The ONS said average petrol prices dropped by 10.4p a litre between March and April - the biggest fall since unleaded petrol records began in 1990 - amid the global oil price rout.
Energy prices also pushed inflation lower as regulator Ofgem reduced its default tariff cap.
But the ONS points out that this was somewhat offset by the rising price of recreational goods.
The price of games, toys and hobbies, such as computer games consoles, craft kits, and dolls, also all increased.
Prices for whisky were also up and prices for packs of bottled and canned lager, and cigarettes increased this year.
What is inflation?
INFLATION is defined as a general increase in prices and fall in the purchasing value of money.
Inflation has a massive impact on people's wages and buying power which can really affect families' bank balances.
For example, if inflation is 10 per cent, a handbag costing £50 will be priced at £55 in a years time.
Inflation, which is measured by the Office for National Statistics, is also what the Bank of England uses as a guide when it is setting interest rates.
This means inflation can also have an impact on mortgage costs and savings rates.
Check out our inflation guide for more information.
Falling inflation is good for households in that it means the price we pay for goods has dropped.
It also means there's more chance our savings aren't being eroded by inflation as the top savings rate is currently above inflation at 1.16 per cent.
Laura Suter, personal finance analyst at investment platform AJ Bell said: “The inflation news does provide a boost for savers, who for the first time in ages can now get above inflation interest rates on easy-access savings accounts – from more than one account.
"But the past few weeks have seen a sea of cuts from providers, following the Bank of England’s base rate cut and competitors cutting their rates.
"This means that these inflation-busting savings rates are likely to vanish quickly – with the exception of NS&I, which recently reversed its planned cuts to rates."

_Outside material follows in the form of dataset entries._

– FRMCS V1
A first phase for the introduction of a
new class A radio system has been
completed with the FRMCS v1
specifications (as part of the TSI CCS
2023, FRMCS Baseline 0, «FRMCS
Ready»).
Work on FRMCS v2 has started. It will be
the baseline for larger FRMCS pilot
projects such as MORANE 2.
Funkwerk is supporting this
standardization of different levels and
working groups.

But the Bank of England warns that when inflation falls, people may be put off spending as they expect prices to drop further, and if everybody does this companies could fail and people could subsequently lose their jobs.

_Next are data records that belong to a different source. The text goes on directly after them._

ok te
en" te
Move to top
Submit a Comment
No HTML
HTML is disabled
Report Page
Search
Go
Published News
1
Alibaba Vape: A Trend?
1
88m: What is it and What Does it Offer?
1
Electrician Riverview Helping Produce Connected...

The CPIH measure of inflation, which includes housing costs, fell to 0.9 per cent in April down from 1.5 per cent in March 2020.

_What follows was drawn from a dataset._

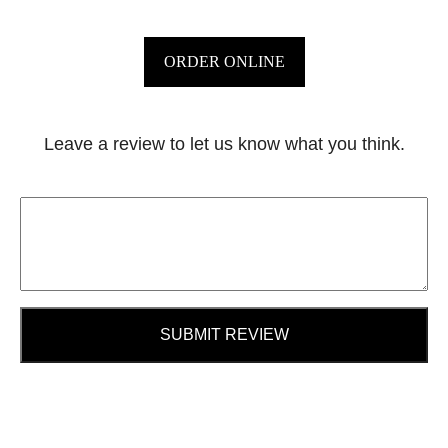
ORDER ONLINE
Leave a review to let us know what you think.
SUBMIT REVIEW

While the retail prices index (RPI) measure of inflation fell from 2.6 per cent in the year to March to 1.5 per cent in April.
Jonathan Athow, deputy national statistician for economic statistics at the ONS, added: "While the coronavirus limited the availability of some goods and services, its effect on prices was more muted.
"Falling petrol and diesel prices, combined with changes to the domestic energy price cap were the main reasons for lower inflation in April.
"Games, toys and hobbies saw rising prices, perhaps as people occupied their time at home.
"Food prices grew no more quickly than other goods and services, though fresh vegetables did see stronger rises."
It comes as just yesterday ONS figures revealed the number of people claiming benefits in April has soared by 70 per cent to almost 2.1million due to the coronavirus crisis.
More on money
Meanwhile, unemployment figures jumped by 50,000 to 1.35million in the three months to March, the ONS said.
Chancellor Rishi Sunak has warned of a "never-seen-before coronavirus recession" leaving permanent damage on the economy.
It follows around 6million people in the UK so far being furloughed, where they receive 80 per cent of their wages up to £2,500 a month if they're currently unable to work.